7. The influence of university professors in teacher training programs and continuing education programs can inculcate a bias toward one instructional philosophy. Far from teaching teachers to weigh all options to effectively differentiate instruction, often times individual professors or institutions use their platforms to promote their own agendas.  These overt biases inflicted upon the captive audiences of teachers, who need units of instruction to teach and advance on the salary scale, cause teachers to be wary of change and reticent to try new teaching strategies. Furthermore, professors tend to focus on the theory, not the practice, and so teachers are not equipped to differentiate instruction within their classrooms.

8. Administrator-teacher relationships are optimally viewed as professional and collegial with differences simply being ones of roles and tasks. Practically, administrator-teacher are management and worker relationships. The fact that administrators wield the one-sided powers of evaluation and teacher grade-subject-or schedule assignment make teachers conform to some degree to the wishes and tone of the administration in any school. Teachers who don’t play the game to a certain degree may find their input marginalized or their services outsourced to another site.

Administrators tend to see the “big picture” and offer macro-management solutions such as curricular standards, intervention programs, and schedule options that track students according to ability. They don’t see the micro-management issues within the classroom, for example, that Johnny can’t read well and won’t learn to read well because the teacher can’t or won’t differentiate instruction.

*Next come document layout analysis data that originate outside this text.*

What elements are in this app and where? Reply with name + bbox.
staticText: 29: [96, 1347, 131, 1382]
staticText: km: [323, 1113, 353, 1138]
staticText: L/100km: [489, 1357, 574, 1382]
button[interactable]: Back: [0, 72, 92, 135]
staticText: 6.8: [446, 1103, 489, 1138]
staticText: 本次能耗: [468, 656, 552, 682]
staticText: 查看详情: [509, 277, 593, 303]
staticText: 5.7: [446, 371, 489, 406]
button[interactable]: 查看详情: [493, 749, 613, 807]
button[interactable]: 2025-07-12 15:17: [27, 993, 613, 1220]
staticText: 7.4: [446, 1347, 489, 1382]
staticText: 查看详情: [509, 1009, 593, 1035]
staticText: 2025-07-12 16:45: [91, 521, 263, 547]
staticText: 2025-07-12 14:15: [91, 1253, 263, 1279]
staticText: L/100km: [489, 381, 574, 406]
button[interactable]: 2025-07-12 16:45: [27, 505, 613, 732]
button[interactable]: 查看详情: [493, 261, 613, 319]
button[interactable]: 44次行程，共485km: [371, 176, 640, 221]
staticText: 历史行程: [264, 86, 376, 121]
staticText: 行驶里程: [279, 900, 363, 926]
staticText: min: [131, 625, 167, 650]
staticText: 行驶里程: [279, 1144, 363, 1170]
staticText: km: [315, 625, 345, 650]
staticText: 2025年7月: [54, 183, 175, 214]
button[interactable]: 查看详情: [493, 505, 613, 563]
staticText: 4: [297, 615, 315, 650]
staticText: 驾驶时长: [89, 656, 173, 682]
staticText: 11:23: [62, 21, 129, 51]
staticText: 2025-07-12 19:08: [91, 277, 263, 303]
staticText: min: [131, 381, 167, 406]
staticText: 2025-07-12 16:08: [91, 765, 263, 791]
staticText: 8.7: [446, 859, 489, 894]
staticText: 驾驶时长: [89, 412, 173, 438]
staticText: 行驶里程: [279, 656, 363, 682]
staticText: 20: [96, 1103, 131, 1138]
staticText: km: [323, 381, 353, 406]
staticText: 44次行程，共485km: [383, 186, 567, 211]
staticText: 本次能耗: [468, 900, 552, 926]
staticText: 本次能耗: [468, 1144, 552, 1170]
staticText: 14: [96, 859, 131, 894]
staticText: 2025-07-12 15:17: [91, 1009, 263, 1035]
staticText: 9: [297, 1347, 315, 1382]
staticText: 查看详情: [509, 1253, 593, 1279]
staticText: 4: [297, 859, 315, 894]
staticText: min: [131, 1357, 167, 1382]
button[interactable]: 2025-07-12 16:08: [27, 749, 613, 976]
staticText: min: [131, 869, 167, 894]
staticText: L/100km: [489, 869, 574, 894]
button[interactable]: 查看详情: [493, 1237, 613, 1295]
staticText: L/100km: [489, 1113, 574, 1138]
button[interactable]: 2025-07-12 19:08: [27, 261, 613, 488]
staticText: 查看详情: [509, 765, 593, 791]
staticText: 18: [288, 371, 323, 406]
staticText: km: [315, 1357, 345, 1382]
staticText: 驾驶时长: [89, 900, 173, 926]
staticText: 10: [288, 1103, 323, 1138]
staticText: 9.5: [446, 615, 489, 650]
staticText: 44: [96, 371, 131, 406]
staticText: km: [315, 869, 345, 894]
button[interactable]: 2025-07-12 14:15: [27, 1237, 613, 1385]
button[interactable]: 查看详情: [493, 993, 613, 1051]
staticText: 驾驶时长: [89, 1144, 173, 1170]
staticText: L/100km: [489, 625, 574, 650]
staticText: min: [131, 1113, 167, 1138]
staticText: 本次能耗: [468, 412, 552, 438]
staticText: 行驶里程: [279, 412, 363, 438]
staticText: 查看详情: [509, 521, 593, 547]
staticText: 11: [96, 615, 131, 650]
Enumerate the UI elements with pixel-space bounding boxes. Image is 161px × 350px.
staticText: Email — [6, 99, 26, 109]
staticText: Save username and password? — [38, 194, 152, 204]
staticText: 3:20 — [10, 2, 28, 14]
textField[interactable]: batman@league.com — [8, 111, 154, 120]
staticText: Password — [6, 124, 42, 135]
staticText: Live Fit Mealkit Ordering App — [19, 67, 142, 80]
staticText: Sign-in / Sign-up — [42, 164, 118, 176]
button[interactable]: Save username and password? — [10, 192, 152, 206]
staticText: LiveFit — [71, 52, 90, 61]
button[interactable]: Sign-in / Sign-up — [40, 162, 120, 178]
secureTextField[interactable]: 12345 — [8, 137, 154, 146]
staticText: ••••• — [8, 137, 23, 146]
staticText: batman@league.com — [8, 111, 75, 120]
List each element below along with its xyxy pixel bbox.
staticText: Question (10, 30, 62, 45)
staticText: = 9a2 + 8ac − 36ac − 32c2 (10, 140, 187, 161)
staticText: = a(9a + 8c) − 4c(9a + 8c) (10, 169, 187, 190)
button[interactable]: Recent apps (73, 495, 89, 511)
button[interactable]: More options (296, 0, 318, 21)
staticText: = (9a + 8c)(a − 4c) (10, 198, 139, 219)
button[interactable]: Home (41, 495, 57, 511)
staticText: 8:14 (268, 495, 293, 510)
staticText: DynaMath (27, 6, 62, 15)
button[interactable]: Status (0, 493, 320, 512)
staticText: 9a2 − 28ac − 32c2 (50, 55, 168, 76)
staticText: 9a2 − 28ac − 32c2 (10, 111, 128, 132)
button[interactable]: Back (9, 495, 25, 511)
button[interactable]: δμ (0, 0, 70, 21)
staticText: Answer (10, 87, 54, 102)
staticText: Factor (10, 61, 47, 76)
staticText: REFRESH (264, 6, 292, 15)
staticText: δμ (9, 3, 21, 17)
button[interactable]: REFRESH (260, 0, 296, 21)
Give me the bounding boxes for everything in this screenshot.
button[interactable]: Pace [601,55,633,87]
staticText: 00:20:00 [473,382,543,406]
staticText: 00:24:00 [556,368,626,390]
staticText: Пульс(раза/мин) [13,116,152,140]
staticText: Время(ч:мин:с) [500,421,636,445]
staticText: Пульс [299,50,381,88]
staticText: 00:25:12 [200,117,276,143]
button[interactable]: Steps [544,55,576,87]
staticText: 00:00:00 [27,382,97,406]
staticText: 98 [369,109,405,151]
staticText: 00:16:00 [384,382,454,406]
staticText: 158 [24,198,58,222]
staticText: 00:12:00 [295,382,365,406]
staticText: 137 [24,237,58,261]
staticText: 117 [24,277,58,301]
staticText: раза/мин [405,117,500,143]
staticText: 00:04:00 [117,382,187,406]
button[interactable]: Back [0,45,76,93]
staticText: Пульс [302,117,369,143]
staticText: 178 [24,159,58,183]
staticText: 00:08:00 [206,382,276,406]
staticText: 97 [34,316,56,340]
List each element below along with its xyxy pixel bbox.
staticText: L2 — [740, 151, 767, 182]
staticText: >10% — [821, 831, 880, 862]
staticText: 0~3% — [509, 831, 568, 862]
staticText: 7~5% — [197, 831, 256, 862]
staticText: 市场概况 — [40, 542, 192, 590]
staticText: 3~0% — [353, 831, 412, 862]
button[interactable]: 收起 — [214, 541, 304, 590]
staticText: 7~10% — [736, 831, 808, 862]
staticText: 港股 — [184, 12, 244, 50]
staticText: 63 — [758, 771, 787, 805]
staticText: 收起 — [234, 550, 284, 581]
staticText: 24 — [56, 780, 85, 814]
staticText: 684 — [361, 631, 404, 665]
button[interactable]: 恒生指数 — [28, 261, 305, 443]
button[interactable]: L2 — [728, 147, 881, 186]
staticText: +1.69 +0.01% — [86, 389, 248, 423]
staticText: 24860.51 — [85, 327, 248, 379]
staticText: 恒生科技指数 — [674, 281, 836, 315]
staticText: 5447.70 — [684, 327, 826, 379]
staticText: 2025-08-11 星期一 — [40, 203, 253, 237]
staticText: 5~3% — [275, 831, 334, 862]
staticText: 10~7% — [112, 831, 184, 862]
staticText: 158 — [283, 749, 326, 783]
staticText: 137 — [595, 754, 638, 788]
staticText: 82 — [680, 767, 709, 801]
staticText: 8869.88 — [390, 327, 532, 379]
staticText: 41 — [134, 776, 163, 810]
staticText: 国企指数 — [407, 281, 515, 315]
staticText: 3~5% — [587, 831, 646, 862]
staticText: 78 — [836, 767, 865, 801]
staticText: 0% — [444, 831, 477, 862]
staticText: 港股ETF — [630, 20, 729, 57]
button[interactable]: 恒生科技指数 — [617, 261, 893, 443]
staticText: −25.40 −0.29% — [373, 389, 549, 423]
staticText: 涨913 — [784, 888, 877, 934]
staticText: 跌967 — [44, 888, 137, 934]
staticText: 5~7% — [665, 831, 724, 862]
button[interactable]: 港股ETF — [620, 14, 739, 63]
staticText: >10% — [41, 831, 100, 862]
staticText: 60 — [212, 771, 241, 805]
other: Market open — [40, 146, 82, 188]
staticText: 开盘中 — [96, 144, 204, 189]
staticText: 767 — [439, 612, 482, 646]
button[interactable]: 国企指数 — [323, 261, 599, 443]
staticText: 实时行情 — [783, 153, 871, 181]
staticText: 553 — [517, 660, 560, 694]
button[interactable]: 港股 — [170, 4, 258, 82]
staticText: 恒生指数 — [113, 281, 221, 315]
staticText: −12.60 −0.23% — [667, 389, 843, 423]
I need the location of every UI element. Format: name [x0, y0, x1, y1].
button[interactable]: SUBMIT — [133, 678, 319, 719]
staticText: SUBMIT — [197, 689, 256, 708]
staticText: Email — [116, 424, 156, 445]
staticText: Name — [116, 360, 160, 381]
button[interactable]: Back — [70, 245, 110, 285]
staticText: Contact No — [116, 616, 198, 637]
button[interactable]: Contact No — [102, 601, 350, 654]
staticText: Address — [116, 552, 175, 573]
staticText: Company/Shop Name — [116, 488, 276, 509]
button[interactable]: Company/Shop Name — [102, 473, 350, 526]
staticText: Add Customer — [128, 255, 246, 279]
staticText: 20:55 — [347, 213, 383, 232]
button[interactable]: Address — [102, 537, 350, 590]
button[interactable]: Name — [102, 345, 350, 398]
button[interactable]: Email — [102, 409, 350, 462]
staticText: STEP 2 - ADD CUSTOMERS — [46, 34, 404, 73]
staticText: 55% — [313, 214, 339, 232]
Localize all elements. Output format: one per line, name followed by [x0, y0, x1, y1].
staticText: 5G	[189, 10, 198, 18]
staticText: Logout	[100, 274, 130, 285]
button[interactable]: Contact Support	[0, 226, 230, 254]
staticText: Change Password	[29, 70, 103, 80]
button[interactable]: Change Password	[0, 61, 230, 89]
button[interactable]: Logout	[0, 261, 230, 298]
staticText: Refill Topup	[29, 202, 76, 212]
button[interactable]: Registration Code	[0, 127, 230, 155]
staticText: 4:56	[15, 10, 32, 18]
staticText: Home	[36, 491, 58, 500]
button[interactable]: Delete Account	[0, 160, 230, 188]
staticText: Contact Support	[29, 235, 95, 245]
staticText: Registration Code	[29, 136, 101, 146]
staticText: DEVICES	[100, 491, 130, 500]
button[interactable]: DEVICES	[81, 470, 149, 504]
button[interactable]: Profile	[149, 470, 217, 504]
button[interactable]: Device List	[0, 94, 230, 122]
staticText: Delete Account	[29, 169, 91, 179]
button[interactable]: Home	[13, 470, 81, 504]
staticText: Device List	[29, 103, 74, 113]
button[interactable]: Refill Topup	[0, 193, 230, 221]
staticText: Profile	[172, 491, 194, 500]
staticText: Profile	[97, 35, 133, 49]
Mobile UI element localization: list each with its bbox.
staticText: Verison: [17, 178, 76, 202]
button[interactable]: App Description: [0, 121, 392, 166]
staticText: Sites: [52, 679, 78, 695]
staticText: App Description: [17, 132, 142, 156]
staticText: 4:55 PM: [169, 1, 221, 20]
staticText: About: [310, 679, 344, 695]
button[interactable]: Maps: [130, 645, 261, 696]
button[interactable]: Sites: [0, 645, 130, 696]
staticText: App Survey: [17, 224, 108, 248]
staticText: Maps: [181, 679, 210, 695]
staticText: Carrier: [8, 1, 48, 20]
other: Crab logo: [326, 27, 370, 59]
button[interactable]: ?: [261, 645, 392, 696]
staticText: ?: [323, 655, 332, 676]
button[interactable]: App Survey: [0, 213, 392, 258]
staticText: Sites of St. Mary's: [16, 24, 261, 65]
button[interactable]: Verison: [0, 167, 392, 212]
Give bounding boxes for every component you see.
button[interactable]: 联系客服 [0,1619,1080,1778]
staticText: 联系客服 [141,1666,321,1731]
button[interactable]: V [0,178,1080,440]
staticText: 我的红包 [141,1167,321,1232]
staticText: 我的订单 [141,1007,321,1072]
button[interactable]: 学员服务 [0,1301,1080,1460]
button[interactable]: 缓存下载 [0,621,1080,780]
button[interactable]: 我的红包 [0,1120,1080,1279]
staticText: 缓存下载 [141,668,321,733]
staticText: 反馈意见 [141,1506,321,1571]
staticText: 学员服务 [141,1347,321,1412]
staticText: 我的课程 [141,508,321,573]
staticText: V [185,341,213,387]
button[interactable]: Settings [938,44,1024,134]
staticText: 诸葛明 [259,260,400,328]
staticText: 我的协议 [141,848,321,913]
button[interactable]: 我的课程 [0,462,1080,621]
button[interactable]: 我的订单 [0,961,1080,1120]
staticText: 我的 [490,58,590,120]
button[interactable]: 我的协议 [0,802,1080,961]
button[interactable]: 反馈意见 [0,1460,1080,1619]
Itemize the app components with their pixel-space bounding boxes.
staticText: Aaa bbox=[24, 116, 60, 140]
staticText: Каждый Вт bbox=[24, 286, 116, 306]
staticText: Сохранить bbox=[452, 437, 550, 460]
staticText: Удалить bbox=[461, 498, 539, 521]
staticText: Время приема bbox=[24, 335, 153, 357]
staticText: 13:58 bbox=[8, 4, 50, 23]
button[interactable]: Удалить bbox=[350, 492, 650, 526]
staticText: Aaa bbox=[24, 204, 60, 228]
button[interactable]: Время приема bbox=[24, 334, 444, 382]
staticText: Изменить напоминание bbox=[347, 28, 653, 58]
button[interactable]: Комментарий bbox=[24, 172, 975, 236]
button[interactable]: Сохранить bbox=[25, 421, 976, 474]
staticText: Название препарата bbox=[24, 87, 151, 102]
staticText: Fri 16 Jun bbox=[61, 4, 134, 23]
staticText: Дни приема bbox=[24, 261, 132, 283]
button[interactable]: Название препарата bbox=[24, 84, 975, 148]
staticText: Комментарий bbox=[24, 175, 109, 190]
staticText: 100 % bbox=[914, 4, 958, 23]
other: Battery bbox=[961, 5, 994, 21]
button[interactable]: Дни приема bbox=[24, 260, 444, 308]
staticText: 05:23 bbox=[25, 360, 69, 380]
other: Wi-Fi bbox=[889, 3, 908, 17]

9. Teachers of all age levels are pressured to cover the content, cover the standards, and cover the material that will appear on the standardized test. Teachers are evaluated on what and how they teach and cover the content, not on what the students learn. Differentiated instruction adjusts the focus from teaching to learning. Teachers’ mapping guides and instructional scopes and sequences are all about direct instruction of new content or group review of old content. Differentiated instruction requires re-learning content not-yet-mastered by students.

10. Teachers view the process of teaching as a matter of one’s own taste and relegated to secondary status compared to the teaching content. Differentiated instruction puts process and content on the same level playing field. How a student is taught becomes just as important as what is taught because the degree of success is measured by what is learned.

11. The emphasis on rigor with high standards has led  many teachers to abandon differentiated instruction. Teachers need to help students “catch up” through scaffolded instruction, while the students concurrently “keep up” with rigorous grade-level instruction. However, teachers often feel the pressure to do the latter at the expense of the former.

12. Standards-based instruction has made many teachers abandon differentiated instruction. Comprehensive standards and emphasis on teaching to standards-based tests has re-focused many teachers on the what of teaching at the expense of the how and why of teaching. For many teachers, teaching the “power standards,” that is the standards most often tested on the yearly test, are more important than teaching to the needs of individual students. As one colleague once told me, “My job is to teach the grade-level standards, if students have not yet mastered the previous years’ standards, that is the fault of their teachers. I have to do my job, not theirs.”